Message from Jon
With the recent (continued?) turmoil in our nation's capital, the markets are beginning to show signs of becoming weary that our president is likely and able to establish and keep key positions filled in his White House.
This alone has set the Geopolitical Risk Index to rise higher than it has since the invasion of Iraq, nearly 15 years ago, according to MarketWatch's Mark Decambre. Since 2017, I have changed my attitude to the catalyst of our next bear market crash from a monetary policy to a geopolitical one. And things seem to be aligning that way.
This is in no way a suggestion that you should change course and run for cover. It is but one set of information meant to help the sudden increase in market volatility and heartburn felt by investors. Do not let the 2017 hangover cause you to make any unwarranted changes to portfolios that you will later come to regret.
Till we speak again...Go Boilers! Beat Texas Tech!
|A Look Back|
|WEEKLY UPDATE - MARCH 19, 2018|
Markets were up on Friday, but domestic stocks lost ground for the week as political turmoil and potential trade wars weighed on investors' minds. The S&P 500 dropped 1.24%, the Dow gave back 1.54%, and the NASDAQ decreased 1.04%. International stocks in the MSCI EAFE barely avoided losses with a 0.13% gain.
1. Mixed Performance Results
Overall, we received a variety of mixed data last week:
Housing starts missed expectations and fell 7%.
Retail sales were lower than expected.
Consumer sentiment hit its highest reading since 2004.
Domestic factory production beat expectations.
But data reports were not the only detail worth noting last week. We also marked the 10-year anniversary of Bear Stearns' collapse.
2. A Look Back
For 85 years, Bear Stearns was a respected institution that became one of the world's largest investment banks.
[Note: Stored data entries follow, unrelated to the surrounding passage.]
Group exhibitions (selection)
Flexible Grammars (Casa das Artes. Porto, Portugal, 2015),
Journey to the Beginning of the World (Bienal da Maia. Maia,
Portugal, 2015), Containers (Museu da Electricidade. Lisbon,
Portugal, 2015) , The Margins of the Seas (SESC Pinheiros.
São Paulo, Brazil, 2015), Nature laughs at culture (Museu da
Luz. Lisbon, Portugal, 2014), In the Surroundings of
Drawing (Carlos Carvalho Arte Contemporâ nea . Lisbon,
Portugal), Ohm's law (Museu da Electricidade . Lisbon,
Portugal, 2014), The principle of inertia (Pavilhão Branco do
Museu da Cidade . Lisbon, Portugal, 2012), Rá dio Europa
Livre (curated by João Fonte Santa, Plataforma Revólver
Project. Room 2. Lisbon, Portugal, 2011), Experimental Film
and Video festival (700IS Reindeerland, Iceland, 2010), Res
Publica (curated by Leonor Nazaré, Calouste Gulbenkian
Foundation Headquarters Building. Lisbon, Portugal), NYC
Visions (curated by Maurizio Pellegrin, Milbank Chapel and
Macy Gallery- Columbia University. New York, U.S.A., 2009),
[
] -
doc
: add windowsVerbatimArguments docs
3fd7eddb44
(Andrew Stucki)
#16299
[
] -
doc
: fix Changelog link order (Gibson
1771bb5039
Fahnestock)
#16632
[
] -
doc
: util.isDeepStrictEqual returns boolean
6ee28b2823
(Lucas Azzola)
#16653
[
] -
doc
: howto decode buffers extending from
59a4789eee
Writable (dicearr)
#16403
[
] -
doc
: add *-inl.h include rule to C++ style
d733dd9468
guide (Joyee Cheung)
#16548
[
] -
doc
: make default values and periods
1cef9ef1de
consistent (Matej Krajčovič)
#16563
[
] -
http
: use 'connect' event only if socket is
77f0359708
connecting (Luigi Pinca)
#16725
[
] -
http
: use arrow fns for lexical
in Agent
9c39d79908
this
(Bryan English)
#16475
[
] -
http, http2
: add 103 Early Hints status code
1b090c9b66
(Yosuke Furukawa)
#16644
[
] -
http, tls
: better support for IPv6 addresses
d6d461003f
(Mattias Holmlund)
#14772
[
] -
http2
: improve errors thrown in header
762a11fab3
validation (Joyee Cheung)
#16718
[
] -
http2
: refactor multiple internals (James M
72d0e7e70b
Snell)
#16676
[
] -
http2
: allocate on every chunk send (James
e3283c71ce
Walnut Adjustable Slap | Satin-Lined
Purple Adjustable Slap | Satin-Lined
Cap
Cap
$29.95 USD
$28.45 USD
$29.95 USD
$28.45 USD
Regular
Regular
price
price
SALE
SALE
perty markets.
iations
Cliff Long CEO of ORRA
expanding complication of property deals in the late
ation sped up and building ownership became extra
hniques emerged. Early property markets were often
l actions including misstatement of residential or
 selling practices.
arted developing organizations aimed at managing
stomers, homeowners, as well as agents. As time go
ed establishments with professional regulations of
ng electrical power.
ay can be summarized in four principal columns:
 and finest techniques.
When the housing market crashed in 2007, the firm realized it had taken on far more risk than planned. As a result, the firm ran out of cash, and on March 16, 2008, JPMorgan bought the previously valuable company for only $2 a share. In retrospect, Bear Stearns' collapse was the first real glimpse of the pending Great Recession.
Less than a year later, markets hit bottom on March 9, 2009. In the years since, stocks have corrected multiple times, losing over 10%. But, they have never lost 20% to push into a bear market - meaning we're in the midst of the 2nd-longest bull market since World War II.
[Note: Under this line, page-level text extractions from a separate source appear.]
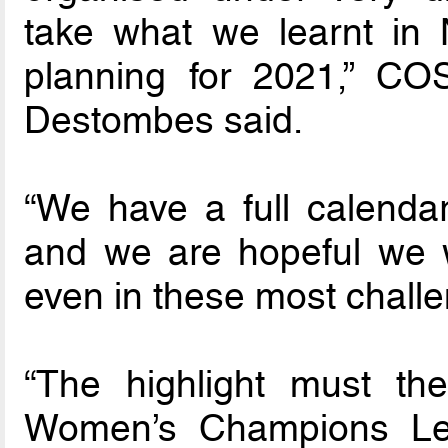
take what we learnt in
planning for 2021,” C
Destombes said.
“We have a full calendar
and we are hopeful we wi
even in these most challe
“The highlight must the
Women’s Champions Lea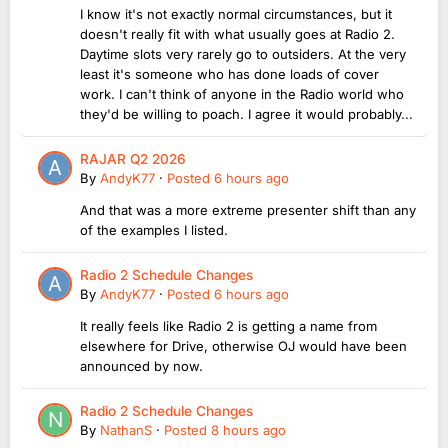
I know it's not exactly normal circumstances, but it
doesn't really fit with what usually goes at Radio 2.
Daytime slots very rarely go to outsiders. At the very
least it's someone who has done loads of cover
work. I can't think of anyone in the Radio world who
they'd be willing to poach. I agree it would probably...
RAJAR Q2 2026
By
AndyK77
·
Posted
6 hours ago
And that was a more extreme presenter shift than any
of the examples I listed.
Radio 2 Schedule Changes
By
AndyK77
·
Posted
6 hours ago
It really feels like Radio 2 is getting a name from
elsewhere for Drive, otherwise OJ would have been
announced by now.
Radio 2 Schedule Changes
By
NathanS
·
Posted
8 hours ago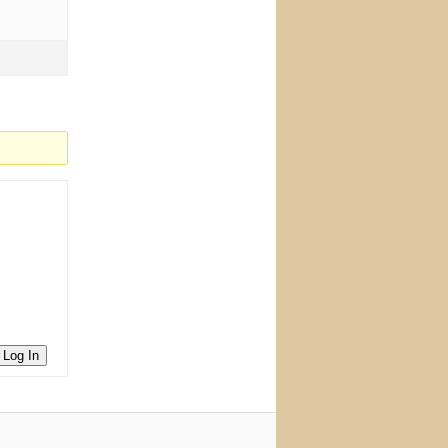
Log In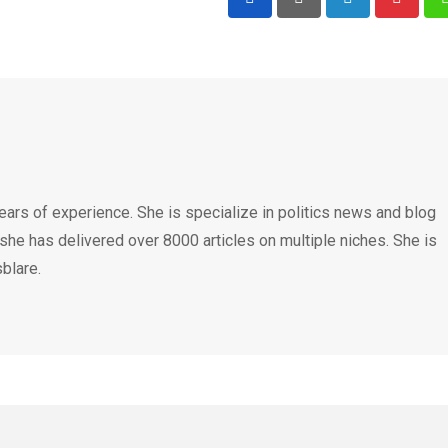
LinkedIn
Pintere
ears of experience. She is specialize in politics news and blog
 she has delivered over 8000 articles on multiple niches. She is
blare.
Time can make some memories fade, but we doubt that anyone who experienced the Great Recession forgets how challenging and scary it felt.
Here's what headlines were telling us:
Despite the market losses and economic turmoil, the Great Recession was also a powerful reminder of Warren Buffett's advice: "Be fearful when others are greedy and greedy when others are fearful."
While the markets seemed to be in a free-fall, allowing emotion to dictate investing choices was easy. But anyone who escaped the markets' bottom missed an incredible growth opportunity.
Nine years after the S&P 500 hit its low, the index was up 390% - and was 122% higher than its record close before the Great Recession began. So, while the collapse was painful, stocks weathered the storm, sailing far beyond where they were before. The economy is also in a very different place than it was a decade ago.
Where We Are Now
Job Growth: February was the 89th-straight month where the economy added jobs.
Unemployment: The current unemployment rate remains at its lowest level in 17 years.
Gross Domestic Product: The U.S. economy has expanded every year since 2010.
Of course, we recognize that the economy is not perfect and still has room to improve. But, we also want to remind you of how far we've all come since the Great Recession first began. If you'd like to take a closer look at your own progress or plans for the future, we are always here to talk.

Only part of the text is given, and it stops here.